Chapter I - Creating an Acolyte

  • The steps of character creation are given a lot more attention; mechanically these haven't changed, but they are explained better now.
  • Careers have been renamed and mostly redesigned. I've gone with much more generic names, primarily lifted from DH2e with some tweaks. They all have a set of suggested talents and gear now, like in Shadow of the Beanstalk.
  • Two new careers added; the Fanatic and the Ace.
  • Step 1 - Determine Background has been added, with some useful questions to consider when making a new Acolyte.

Chapter IV - Elite Advances

  • Wyrd have been removed. Unfortunately couldn't find a way to make it mechanically meaningful enough to keep. Wyrds can be represented pretty well by just dropping only one rank into a psychic discipline and role-playing accordingly.
  • Added Gland Warriors.
  • Added a set of basic talents for Untouchables to expand their character options.

Chapter V - Armoury

  • A new Haywire weapon quality is added, functioning similarly to Sunder but specifically for electronics.
  • Low-tech weapons expanded - added Bolas, Bow, Flintlock Pistol, Musket and Sling.
  • Plasma caliver and arc weapons added.
  • Various other gear added throughout the chapter - I unfortunately did not keep a list of what I was adding during development, but there's a lot of cool stuff now that wasn't in previous editions.

Chapter VI - Narrative Tools

  • Downtime Encounters have been renamed to Interludes. Some tweaks to the Interludes rules.

Chapter VII - Psychic Powers.

  • This chapter has been entirely rewritten to be standalone - you shouldn't need to reference the Genesys Magic rules when using this chapter, as I found that this was a huge chore in play, flipping between the two books.
  • Some powers have been tweaked, with some options added.
  • Perils of the Warp is now more deadly; extra despairs add +10 to the roll, not +5.

Chapter VIII - Corruption

  • Corruption checks have been changed to be something that occurs at the end of an encounter, not during.

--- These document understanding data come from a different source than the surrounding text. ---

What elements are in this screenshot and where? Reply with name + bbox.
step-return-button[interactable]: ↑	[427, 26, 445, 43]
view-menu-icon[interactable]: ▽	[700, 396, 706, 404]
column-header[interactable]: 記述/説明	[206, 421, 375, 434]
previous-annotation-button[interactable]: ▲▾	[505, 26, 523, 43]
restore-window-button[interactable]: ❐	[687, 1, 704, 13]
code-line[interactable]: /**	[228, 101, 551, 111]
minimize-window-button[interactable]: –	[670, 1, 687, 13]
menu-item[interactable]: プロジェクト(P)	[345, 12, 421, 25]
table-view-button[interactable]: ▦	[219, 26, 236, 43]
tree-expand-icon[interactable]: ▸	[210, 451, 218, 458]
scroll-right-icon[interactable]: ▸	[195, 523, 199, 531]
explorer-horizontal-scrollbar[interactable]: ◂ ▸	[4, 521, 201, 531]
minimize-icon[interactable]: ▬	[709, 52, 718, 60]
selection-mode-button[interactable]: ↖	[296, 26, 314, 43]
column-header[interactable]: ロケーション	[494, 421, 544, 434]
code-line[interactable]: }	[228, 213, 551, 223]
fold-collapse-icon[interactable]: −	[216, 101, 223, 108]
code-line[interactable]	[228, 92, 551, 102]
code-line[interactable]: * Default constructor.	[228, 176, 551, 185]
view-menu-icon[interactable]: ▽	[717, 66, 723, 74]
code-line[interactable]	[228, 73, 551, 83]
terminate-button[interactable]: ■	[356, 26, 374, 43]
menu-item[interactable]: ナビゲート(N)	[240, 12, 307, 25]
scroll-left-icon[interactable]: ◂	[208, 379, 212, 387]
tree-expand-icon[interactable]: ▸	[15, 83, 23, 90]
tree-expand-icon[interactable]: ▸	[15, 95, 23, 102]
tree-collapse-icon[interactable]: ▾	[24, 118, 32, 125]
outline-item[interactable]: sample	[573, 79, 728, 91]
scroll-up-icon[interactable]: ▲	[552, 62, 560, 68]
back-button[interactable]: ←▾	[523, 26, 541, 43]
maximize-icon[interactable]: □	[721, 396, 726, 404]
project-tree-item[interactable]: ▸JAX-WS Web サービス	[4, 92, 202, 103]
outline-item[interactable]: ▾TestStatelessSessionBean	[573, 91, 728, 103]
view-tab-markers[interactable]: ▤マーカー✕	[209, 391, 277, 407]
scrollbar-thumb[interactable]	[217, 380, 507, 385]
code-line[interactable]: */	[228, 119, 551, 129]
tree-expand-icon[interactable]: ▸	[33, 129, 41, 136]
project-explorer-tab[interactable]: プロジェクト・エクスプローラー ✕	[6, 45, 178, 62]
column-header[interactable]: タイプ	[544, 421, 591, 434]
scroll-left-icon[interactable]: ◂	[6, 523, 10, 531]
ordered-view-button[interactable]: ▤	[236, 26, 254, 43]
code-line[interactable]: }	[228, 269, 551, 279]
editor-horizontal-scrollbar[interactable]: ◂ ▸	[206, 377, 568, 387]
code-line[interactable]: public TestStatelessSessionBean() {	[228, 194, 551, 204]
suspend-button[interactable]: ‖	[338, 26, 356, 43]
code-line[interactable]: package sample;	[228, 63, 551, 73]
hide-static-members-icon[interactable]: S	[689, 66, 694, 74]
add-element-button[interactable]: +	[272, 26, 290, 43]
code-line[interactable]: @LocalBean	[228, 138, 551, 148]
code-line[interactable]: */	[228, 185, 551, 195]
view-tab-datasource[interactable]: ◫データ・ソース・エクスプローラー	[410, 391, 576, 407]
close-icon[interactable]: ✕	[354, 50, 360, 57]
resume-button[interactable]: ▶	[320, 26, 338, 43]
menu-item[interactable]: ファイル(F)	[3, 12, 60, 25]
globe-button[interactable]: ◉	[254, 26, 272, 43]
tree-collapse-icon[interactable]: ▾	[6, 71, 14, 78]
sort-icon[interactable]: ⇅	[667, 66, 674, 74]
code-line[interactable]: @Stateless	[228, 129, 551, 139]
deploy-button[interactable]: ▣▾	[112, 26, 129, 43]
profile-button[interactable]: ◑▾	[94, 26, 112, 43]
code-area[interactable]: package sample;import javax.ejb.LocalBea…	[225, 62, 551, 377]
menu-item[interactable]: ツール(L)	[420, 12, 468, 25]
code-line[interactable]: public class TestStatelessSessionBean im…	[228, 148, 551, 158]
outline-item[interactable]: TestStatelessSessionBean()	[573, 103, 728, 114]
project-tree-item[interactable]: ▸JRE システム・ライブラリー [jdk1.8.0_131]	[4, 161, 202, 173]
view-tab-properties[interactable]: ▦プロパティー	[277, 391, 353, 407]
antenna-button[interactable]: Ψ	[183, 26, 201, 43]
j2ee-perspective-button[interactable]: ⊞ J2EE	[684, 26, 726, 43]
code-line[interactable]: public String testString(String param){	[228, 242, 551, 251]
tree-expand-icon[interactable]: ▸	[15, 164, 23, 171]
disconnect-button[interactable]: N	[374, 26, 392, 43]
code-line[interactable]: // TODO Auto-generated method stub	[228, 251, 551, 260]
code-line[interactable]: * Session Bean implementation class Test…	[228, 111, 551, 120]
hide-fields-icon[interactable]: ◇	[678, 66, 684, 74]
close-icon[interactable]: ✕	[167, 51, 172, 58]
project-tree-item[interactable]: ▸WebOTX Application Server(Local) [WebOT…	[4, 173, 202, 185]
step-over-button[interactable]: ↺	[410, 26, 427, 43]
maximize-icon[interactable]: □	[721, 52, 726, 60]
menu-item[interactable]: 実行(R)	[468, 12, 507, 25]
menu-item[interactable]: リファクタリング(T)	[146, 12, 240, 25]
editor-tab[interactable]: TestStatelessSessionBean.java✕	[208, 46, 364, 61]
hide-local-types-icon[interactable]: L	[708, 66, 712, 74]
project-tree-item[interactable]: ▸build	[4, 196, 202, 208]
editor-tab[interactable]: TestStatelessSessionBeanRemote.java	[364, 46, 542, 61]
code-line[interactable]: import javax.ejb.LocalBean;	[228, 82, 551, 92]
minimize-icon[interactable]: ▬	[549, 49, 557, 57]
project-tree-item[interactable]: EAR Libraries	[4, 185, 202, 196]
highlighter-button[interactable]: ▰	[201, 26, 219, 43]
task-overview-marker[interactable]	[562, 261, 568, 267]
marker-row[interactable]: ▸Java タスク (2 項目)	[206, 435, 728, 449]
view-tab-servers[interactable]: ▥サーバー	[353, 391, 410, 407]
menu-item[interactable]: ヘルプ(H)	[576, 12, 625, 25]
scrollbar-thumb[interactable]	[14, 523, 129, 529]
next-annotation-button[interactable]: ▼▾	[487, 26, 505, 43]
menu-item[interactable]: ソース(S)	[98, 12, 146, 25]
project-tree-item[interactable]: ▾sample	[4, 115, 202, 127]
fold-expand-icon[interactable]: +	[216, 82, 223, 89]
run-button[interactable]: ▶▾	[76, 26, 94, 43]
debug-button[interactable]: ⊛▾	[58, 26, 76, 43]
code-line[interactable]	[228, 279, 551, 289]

Chapter X - Allies and Adversaries

  • Each adversary entry is given its own page now, with a lot more room allowed for flavour text and game-play advice.
  • New section for servitor NPCs so they can all be found in one handy place, along with some slightly tweaked rules for handling servitors.
  • Suggested psychic powers are detailed on every psychic NPC's profile.
  • Some general balance/design tweaks to a lot of the profiles. The first and second editions had an embarrassing amount of typos and rules issues, a lot of that is fixed now.

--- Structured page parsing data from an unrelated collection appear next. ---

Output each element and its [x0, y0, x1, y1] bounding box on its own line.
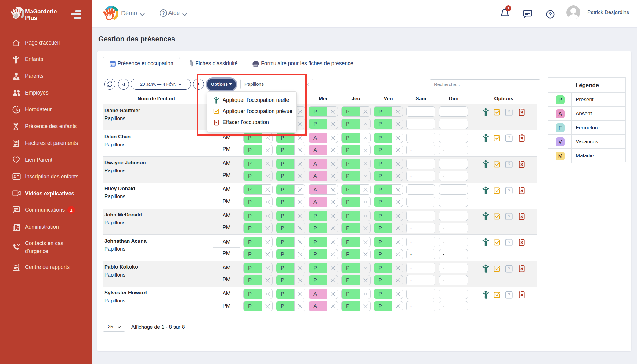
- svg-text:?: ?: [508, 240, 510, 245]
- svg-text:?: ?: [508, 110, 510, 115]
- svg-text:?: ?: [508, 162, 510, 167]
- svg-text:$: $: [14, 141, 16, 144]
- svg-text:?: ?: [508, 136, 510, 141]
- svg-text:?: ?: [508, 266, 510, 271]
- svg-text:?: ?: [549, 12, 552, 17]
- svg-text:?: ?: [508, 214, 510, 219]
- svg-text:?: ?: [508, 188, 510, 193]
- svg-text:?: ?: [508, 292, 510, 298]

Dark Heresy Core Book - Second Edition

Changelog 2.0

General changes

  • Entire book layout overhauled into a two-column format. Various tweaks to text and images to support this, including lots of new art.
  • All content from Liber Heresius has been ported over to the Core Book and edited to suit. Including the addition of two new chapters, Elite Advances and Narrative Tools.
  • Minor typo corrections and adjustments to text throughout for clarity.
  • Various sidebars added throughout the chapters, providing insight into design decisions, optional rules, and other clarifications.
  • Added an index of tables to the end of the book.

Chapter 0 – Introduction

  • Added an introductory blurb about the Warhammer 40,000 setting. Pretty much an obligatory part of any 40k book!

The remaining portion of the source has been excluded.